WELLINGTON – A powerful earthquake rattled major cities across New Zealand on Friday, sending terrified office workers fleeing as central Wellington shook “like jelly,” but authorities reported no major damage.
The 6.5-magnitude quake struck at 2:31 p.m. near an area where a series of temblors occurred last month, the U.S. Geological Survey said. The latest jolt was felt from Christchurch to Auckland.
The U.S. agency, which initially measured the quake at magnitude 6.8, said it was centered 5 km east of the town of Seddon at a relatively shallow depth of 9.9 km.
A cluster of major aftershocks measuring up to 5.9 followed, but no tsunami alert was issued.
The quake caused violent jolts in Wellington, where office workers dived under their desks for cover as buildings swayed and police had to rescue a number of people trapped in lifts.
“Lots of aftershocks. ‘Beehive’ wobbling around like a jelly, but all OK,” Economic Development Minister Steven Joyce said on Twitter, referring to New Zealand’s distinctive parliament building in Wellington.
Local resident Juli Ryan tweeted: “That was pretty wild, I was sitting in my parked car watching buildings shake like leaves.”
Other witnesses said the powerful shaking felt like a jackhammer and left them struggling to stay on their feet.
“I feel a bit queasy, it was swaying so much.

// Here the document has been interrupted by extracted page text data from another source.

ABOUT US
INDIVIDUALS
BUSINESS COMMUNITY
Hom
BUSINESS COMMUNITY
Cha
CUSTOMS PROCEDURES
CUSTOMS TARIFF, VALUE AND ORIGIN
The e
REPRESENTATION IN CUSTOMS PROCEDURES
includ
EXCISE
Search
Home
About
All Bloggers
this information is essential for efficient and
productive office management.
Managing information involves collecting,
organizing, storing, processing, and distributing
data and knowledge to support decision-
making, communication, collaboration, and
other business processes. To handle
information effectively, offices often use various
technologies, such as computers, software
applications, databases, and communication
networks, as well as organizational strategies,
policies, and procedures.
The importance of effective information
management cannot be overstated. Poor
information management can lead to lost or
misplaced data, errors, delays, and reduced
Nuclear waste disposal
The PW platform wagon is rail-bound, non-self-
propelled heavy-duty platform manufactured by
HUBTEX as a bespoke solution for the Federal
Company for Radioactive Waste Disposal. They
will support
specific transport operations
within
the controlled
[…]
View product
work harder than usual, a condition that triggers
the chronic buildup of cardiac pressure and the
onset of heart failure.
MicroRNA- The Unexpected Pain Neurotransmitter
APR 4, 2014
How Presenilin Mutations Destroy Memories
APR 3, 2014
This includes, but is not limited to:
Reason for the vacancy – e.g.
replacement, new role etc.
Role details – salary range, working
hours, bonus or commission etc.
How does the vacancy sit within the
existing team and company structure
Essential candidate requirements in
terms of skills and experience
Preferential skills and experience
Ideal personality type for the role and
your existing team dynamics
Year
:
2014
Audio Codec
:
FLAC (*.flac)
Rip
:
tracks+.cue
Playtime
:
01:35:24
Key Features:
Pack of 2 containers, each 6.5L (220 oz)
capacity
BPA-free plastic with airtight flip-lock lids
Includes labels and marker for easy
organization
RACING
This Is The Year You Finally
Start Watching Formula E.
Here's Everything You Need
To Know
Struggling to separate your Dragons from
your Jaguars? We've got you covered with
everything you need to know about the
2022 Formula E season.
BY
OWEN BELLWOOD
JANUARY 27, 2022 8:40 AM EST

I waited about 10 seconds and got under my table, then we decided to get out,” Sam Stanley, who works in the New Zealand stock exchange building, told Fairfax Media.
Workers poured into the streets as aftershocks continued to rock high-rise buildings through the afternoon, with businesses telling employees to leave early and get out of the downtown area, causing gridlock in the capital.
Trains were also out of action due to potential danger from buckled rails, leaving masses of commuters struggling to get home.
There were power cuts to areas of the South Island, where a rockfall closed the major highway.
Police said there was some damage to buildings in the area, but no major injuries or significant damage were reported anywhere in the country.